El carácter excepcional y restrictivo de la acción de tutela contra providencia judicial, hace que necesariamente el juez constitucional conozca la decisión que se censura, pues, no puede atenerse a las simples afirmaciones de las partes, amén de que el defecto alegado debe ser verificable. Por lo demás, de lo que se relata en el escrito de tutela no se colige violación a derecho fundamental alguno, pues el proceso del que disienten los accionantes lo adelantó la señora María Juliana Morelo Sánchez, con el fin de que le fuera reconocida la pensión de sobrevivientes en calidad de compañera permanente del causante Henio Jacob Zabaleta Padilla, por manera que los competentes para conocer en primera y segunda instancia no podían ser otros que los jueces laborales.
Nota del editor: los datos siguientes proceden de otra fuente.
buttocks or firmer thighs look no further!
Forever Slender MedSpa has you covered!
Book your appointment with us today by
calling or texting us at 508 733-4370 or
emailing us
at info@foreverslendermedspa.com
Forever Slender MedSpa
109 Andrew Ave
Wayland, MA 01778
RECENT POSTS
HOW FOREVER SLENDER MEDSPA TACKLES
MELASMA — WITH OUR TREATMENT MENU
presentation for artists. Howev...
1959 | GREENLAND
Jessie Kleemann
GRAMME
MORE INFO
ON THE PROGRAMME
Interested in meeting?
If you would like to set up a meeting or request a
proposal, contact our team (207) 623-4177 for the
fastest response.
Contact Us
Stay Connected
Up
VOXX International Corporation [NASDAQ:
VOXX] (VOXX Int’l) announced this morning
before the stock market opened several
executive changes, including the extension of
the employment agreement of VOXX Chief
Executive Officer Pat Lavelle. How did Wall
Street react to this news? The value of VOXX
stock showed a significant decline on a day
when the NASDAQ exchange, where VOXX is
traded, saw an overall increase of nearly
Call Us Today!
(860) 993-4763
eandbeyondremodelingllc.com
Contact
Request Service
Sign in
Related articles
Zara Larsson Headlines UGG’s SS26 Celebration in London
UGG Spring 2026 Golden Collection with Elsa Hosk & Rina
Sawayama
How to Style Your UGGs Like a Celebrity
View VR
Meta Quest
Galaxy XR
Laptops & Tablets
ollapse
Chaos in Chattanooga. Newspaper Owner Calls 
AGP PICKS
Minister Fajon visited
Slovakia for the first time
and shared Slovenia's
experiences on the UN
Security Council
Ahora, no hay claridad respecto del seguro de vida a que se refieren los accionantes, empero, en principio podría pensarse que lo cancelaba el Banco de la Republica como una prestación laboral extralegal. Los argumentos expuestos son suficientes para denegar el amparo impetrado. III. DECISIÓN. En mérito de lo expuesto, la Corte Suprema de Justicia, Sala de Casación Laboral, administrando justicia en nombre de la República y por autoridad de la ley,

RESUELVE

PRIMERO. - NEGAR la protección solicitada por señores NELSON y JAIDER ZABALETA SICILIANO contra la SALA CIVIL -FAMILIA – LABORAL DEL TRIBUNAL SUPERIOR DE MONTERÍA, extensiva al JUZGADO TERCERO LABORAL DEL CIRCUITO de la misma ciudad. SEGUNDO.- NOTIFICAR a los interesados telegráficamente o por cualquier otro medio expedito.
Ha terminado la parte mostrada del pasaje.